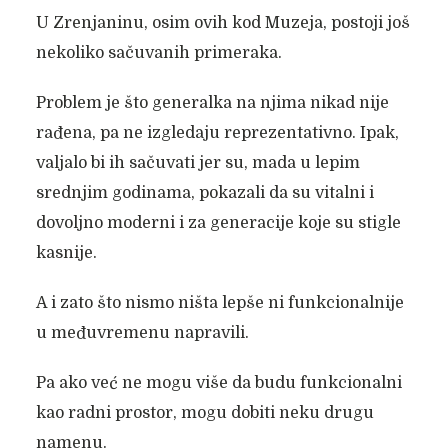
U Zrenjaninu, osim ovih kod Muzeja, postoji još
nekoliko sačuvanih primeraka.
Problem je što generalka na njima nikad nije
rađena, pa ne izgledaju reprezentativno. Ipak,
valjalo bi ih sačuvati jer su, mada u lepim
srednjim godinama, pokazali da su vitalni i
dovoljno moderni i za generacije koje su stigle
kasnije.
A i zato što nismo ništa lepše ni funkcionalnije
u međuvremenu napravili.
Pa ako već ne mogu više da budu funkcionalni
kao radni prostor, mogu dobiti neku drugu
namenu.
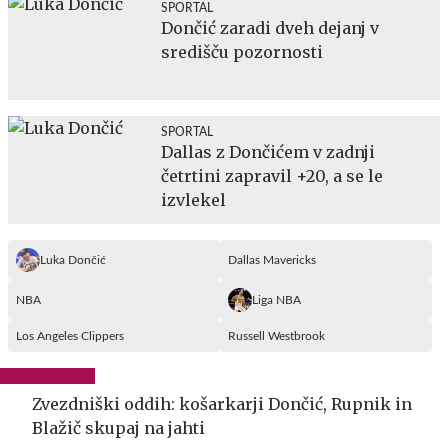
SPORTAL
Dončić zaradi dveh dejanj v
središču pozornosti
SPORTAL
Dallas z Dončićem v zadnji
četrtini zapravil +20, a se le
izvlekel
Luka Dončić
Dallas Mavericks
NBA
Liga NBA
Los Angeles Clippers
Russell Westbrook
Zvezdniški oddih: košarkarji Dončić, Rupnik in
Blažič skupaj na jahti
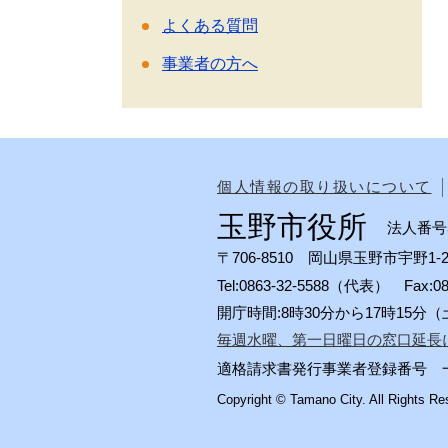
よくある質問
事業者の方へ
個人情報の取り扱いについて
玉野市役所
法人番号50
〒706-8510 岡山県玉野市宇野1-2
Tel:0863-32-5588（代表） Fax:
開庁時間:8時30分から17時15
毎週水曜、第一日曜日の窓口延長
適格請求書発行事業者登録番号 一般会計
Copyright © Tamano City. All Rights Re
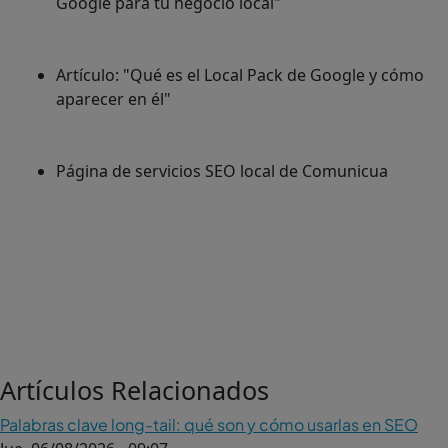
Google para tu negocio local"
Artículo: "Qué es el Local Pack de Google y cómo
aparecer en él"
Página de servicios SEO local de Comunicua
Artículos Relacionados
Palabras clave long-tail: qué son y cómo usarlas en SEO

★ ★ ★ ★

▸ EXERCISE DESCRIPTION: All the data above is to be transcribed exactly, with no pictures included.

▸ WRITTEN RESPONSE:
U Zrenjaninu, osim ovih kod Muzeja, postoji još
nekoliko sačuvanih primeraka.
Problem je što generalka na njima nikad nije
rađena, pa ne izgledaju reprezentativno. Ipak,
valjalo bi ih sačuvati jer su, mada u lepim
srednjim godinama, pokazali da su vitalni i
dovoljno moderni i za generacije koje su stigle
kasnije.
A i zato što nismo ništa lepše ni funkcionalnije
u međuvremenu napravili.
Pa ako već ne mogu više da budu funkcionalni
kao radni prostor, mogu dobiti neku drugu
namenu.
SPORTAL
Dončić zaradi dveh dejanj v
središču pozornosti
SPORTAL
Dallas z Dončićem v zadnji
četrtini zapravil +20, a se le
izvlekel
Luka Dončić
Dallas Mavericks
NBA
Liga NBA
Los Angeles Clippers
Russell Westbrook
Zvezdniški oddih: košarkarji Dončić, Rupnik in
Blažič skupaj na jahti
よくある質問
事業者の方へ
個人情報の取り扱いについて
玉野市役所
法人番号50
〒706-8510 岡山県玉野市宇野1-2
Tel:0863-32-5588（代表） Fax:
開庁時間:8時30分から17時15
毎週水曜、第一日曜日の窓口延長
適格請求書発行事業者登録番号 一般会計
Copyright © Tamano City. All Rights Re
Google para tu negocio local"
Artículo: "Qué es el Local Pack de Google y cómo
aparecer en él"
Página de servicios SEO local de Comunicua
Artículos Relacionados
Palabras clave long-tail: qué son y cómo usarlas en SEO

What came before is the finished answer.